|Lincoln Stein and
O'Reilly & Associates, Inc.
Consider a restaurant with no wait at the host station, but table service from the Registry of Motor Vehicles. Although there is pandemonium as servers rush all over, only a few bits of food make it onto the tables. A bevy of worried managers huddles just inside the kitchen. "We need more waiters, more cooks, and a bigger kitchen!" says one. "Too expensive! Same kitchen, more arms per cook and waiter," says another. "Better yet: no cooks. We'll serve the fixings; the clients will make sandwiches!" says a third.
It is a rare scenario for Joe's Eats on the corner, but in Restaurant WWW, the appetites are voracious, patience is scarce, and quiet desperation rules in the image of an hour-glass. Faint indications of the underlying chaos may be heard as a server's hard disks thrash about retrieving data anonymous clients, but the loudest shouting is occurring in the kitchen where managers and developers hash through the various solutions - some portable, others powerful - to the web bottleneck problem.

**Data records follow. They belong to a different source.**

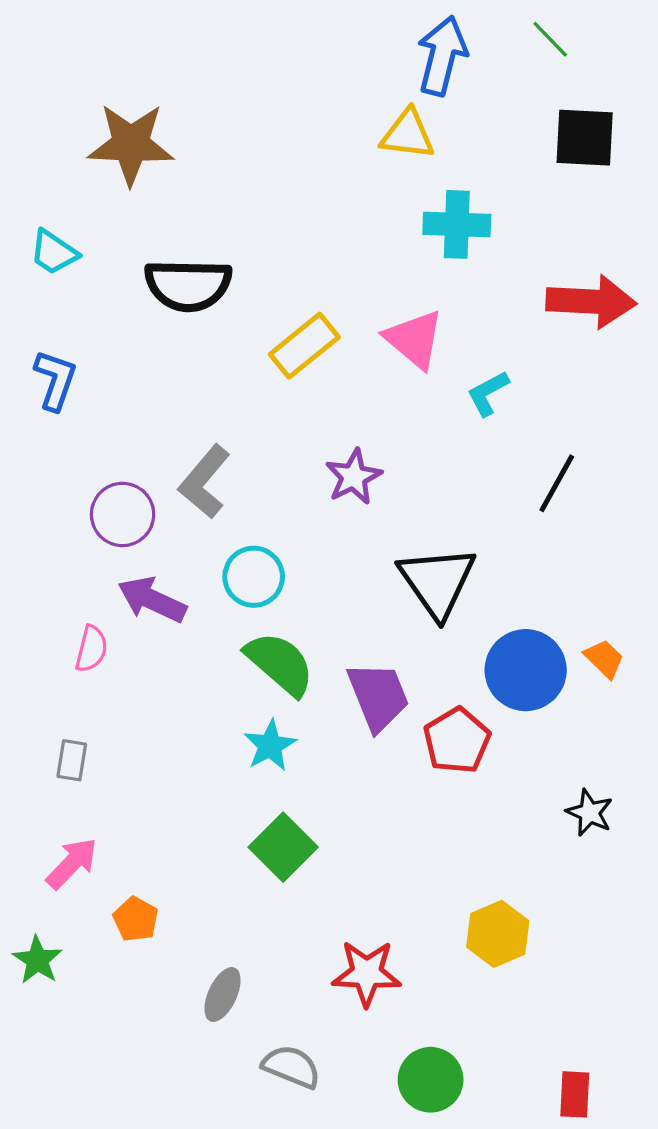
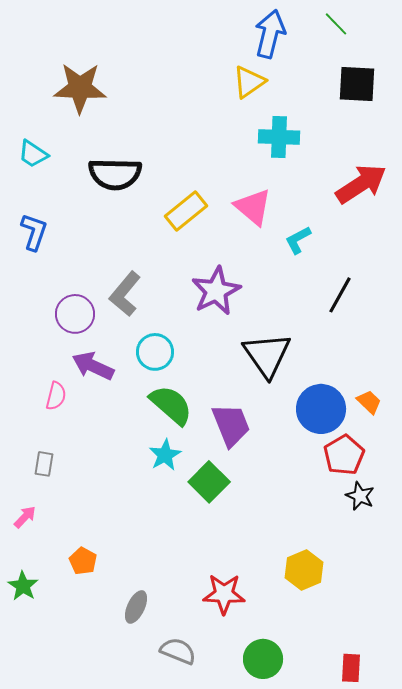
yellow triangle: (408, 134) -> (249, 82), turned -42
red arrow: (591, 301) -> (361, 184), turned -36
purple star: (354, 477) -> (216, 291), size x1.4
red pentagon: (457, 741) -> (344, 455), moved
green square: (283, 847) -> (209, 482), moved
pink arrow: (72, 863) -> (25, 517), moved, size x0.7

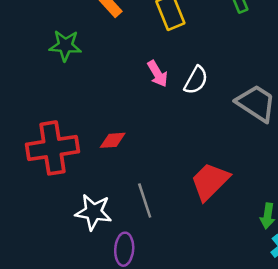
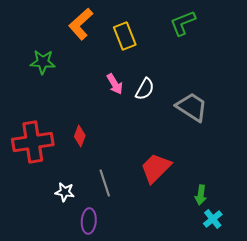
red diamond: (113, 140) -> (80, 136), turned -65
white star: (93, 212) -> (65, 192), size x0.7

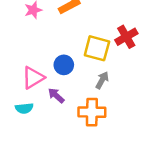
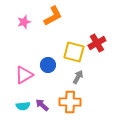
purple arrow: (56, 96) -> (42, 105), moved
cyan semicircle: (24, 108) -> (23, 106), moved

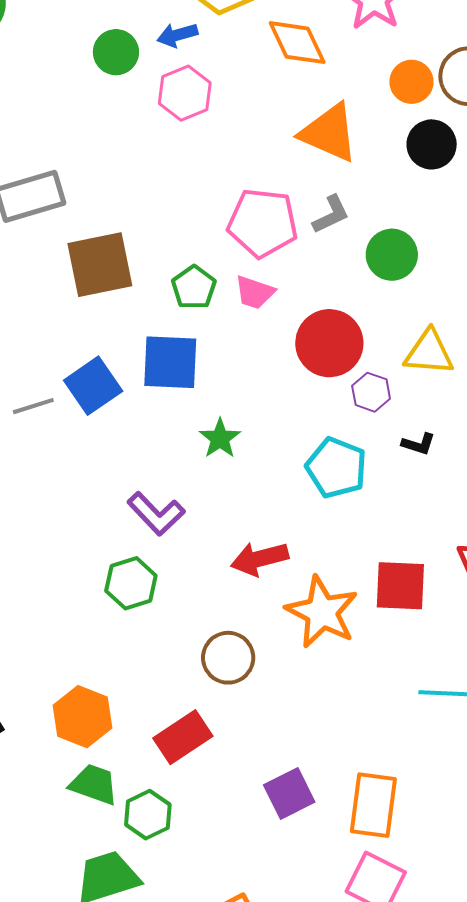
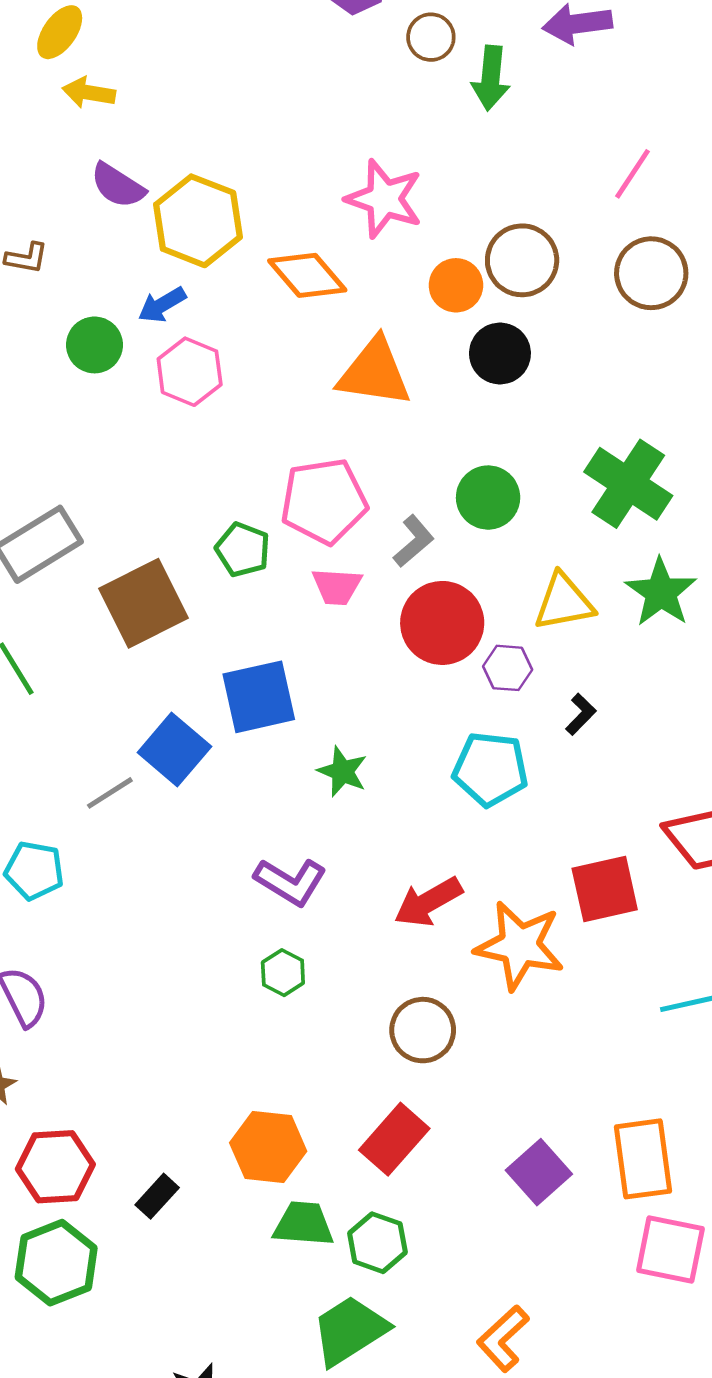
gray L-shape: (331, 215) -> (414, 541), moved
green pentagon: (194, 287) -> (243, 550), moved
black L-shape: (419, 444) -> (581, 714), turned -48
green hexagon: (131, 583) -> (283, 973), size x0.7

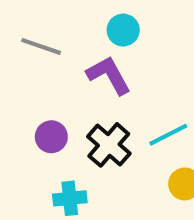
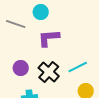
cyan circle: (123, 30) -> (41, 12), moved
purple L-shape: (109, 75) -> (49, 38), turned -65

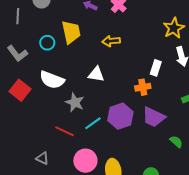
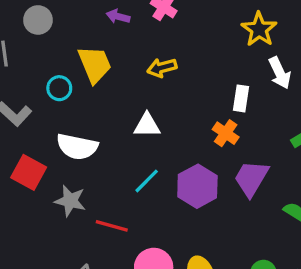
orange cross: (143, 87) -> (226, 133), turned -35
gray star: (75, 102) -> (70, 201), moved
purple trapezoid: (154, 117) -> (251, 178), turned 105
cyan line: (93, 123) -> (147, 181), moved

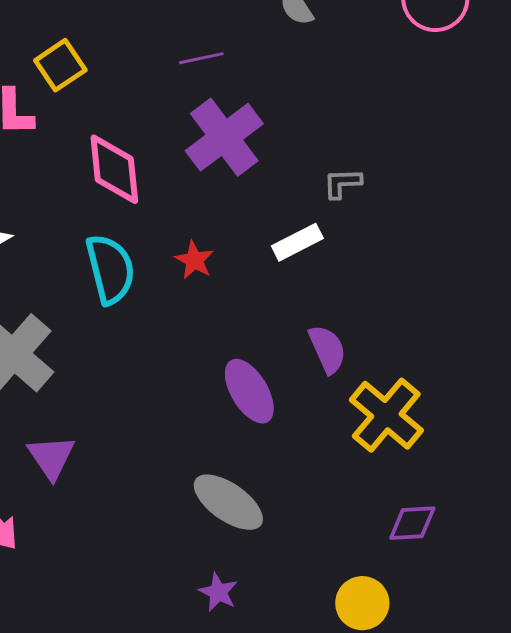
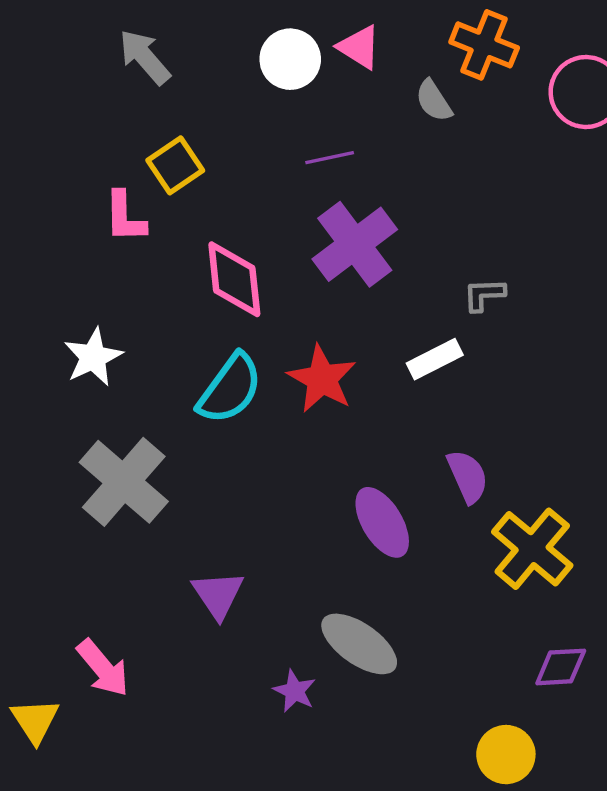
red star: (194, 260) -> (322, 379), size x1.6
cyan semicircle: (110, 269) -> (230, 389), turned 50
purple triangle: (51, 457) -> (218, 595), moved
purple star: (218, 592) -> (295, 691), moved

What'll it be? Server-side includes, or client-side applets? FastCGI, or faster CPU's? Embedded interpreters, or script co-processing? Not only are the choices daunting, but the implication for future expandability, portability, and even API accessibility is up in the air. And if you don't understand what these words mean, then heaven help you. Or better yet, let Lincoln Stein and Doug MacEachern help you.

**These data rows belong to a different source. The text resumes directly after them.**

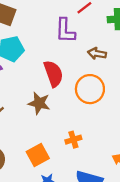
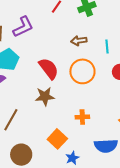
purple L-shape: (65, 31) -> (23, 27), moved, turned -100
orange cross: (73, 140) -> (82, 117), turned 32

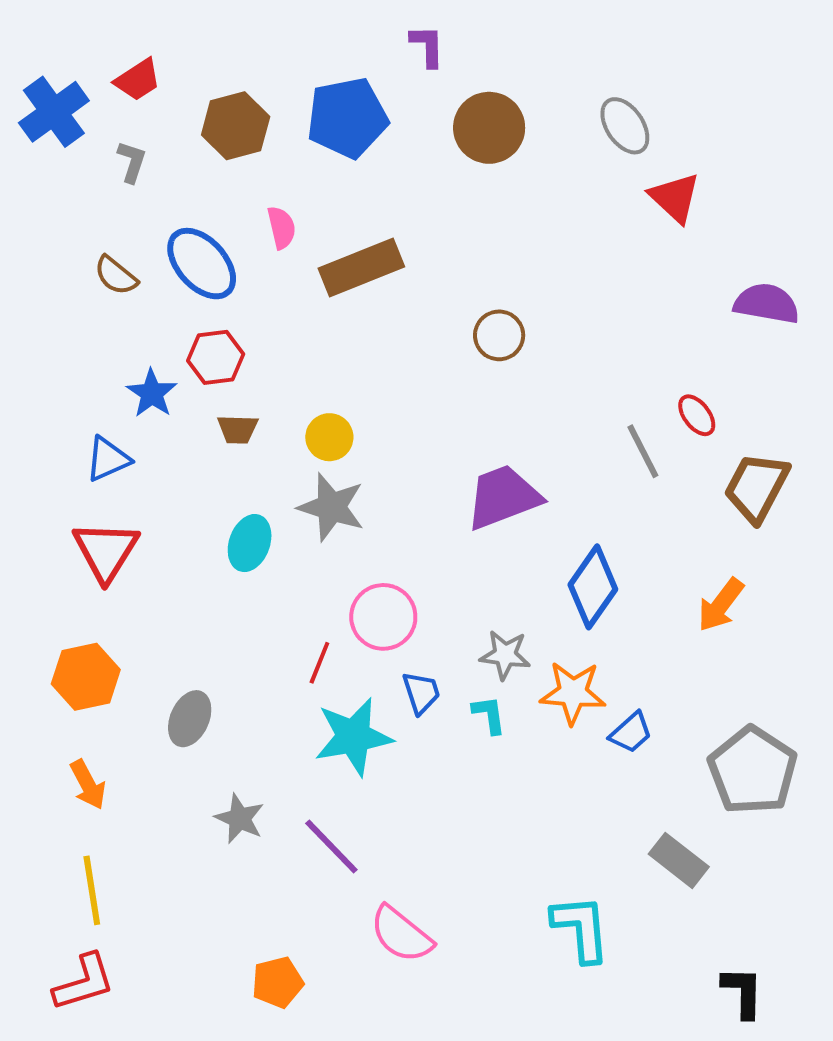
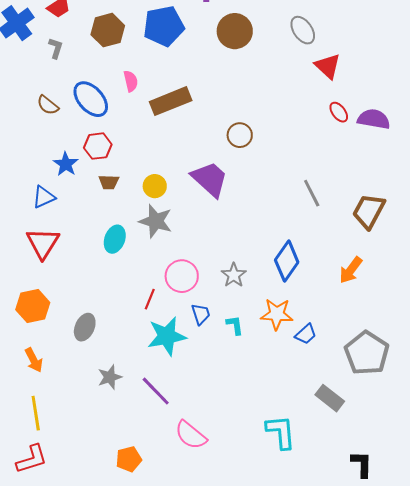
red ellipse: (697, 415) -> (339, 112), moved
purple trapezoid: (503, 497) -> (210, 179), moved, turned 63
gray star: (505, 655) -> (234, 275), moved, turned 30
gray star: (240, 819) -> (110, 377), turned 30

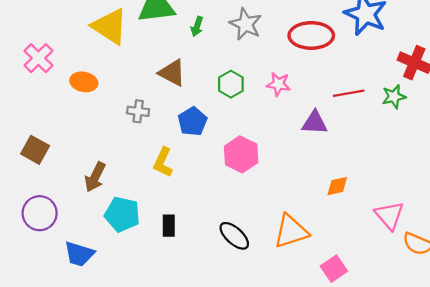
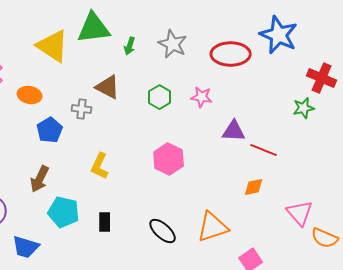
red line: (349, 93) -> (264, 150), moved, turned 32
gray cross: (138, 111) -> (82, 109), moved
blue pentagon: (192, 122) -> (50, 130), moved

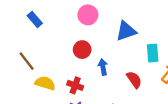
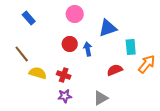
blue arrow: (103, 67) -> (88, 49), moved
red semicircle: (134, 80) -> (115, 70), turned -77

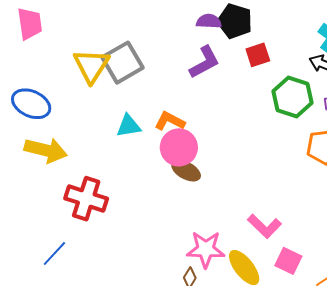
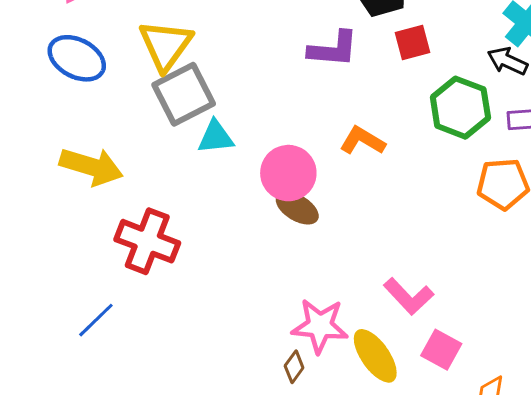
purple L-shape: (205, 62) -> (333, 49), turned 30
gray square: (122, 63) -> (184, 94), moved
blue ellipse: (31, 104) -> (77, 58), moved
orange L-shape: (170, 121) -> (362, 141), moved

Stein and MacEachern, seasoned contributors to both CPAN's code content and its explanatory literature, have wandered away from the server scrum that has pitted the commercially-compromised and technically-challenged players like Sun/Netscape and Microsoft against each other and the freely-redistributable software community. In Writing Apache Modules with Perl and C, Stein and MacEachern alert us to the virtues of embedded interpreters, especially the Apache module "mod_perl," which itself executes Perl modules written either in plain Perl, or in C compiled into a Perl module.

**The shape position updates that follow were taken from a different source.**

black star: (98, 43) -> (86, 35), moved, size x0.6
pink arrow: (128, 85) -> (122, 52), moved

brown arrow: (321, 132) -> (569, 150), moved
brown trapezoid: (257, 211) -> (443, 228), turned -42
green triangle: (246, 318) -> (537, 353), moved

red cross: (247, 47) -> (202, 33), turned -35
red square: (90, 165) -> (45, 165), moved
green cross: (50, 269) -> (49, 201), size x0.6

Apache Modules is an absolutely superb introduction to an advanced application of Perl. The authors warn the reader early on: know Perl and its modular structure, appreciate client-server architectures, don't balk at httpd or CGI binaries, and be proficient in HTML. That's a lot to ask of a Perl generalist, but the authors' prose is clear and moves with the didactic rigor and stylistic lightness that is the particular provenance of any discipline's principal innovators. In bold, secure language, Stein and MacEachern recount the historical issues surrounding the web's clogged servers and the myriad of limited solutions to the problem. They even pause to clear up the potential confusion regarding the double-denotive term "module" which can mean both Apache modules and Perl modules, two entirely different things.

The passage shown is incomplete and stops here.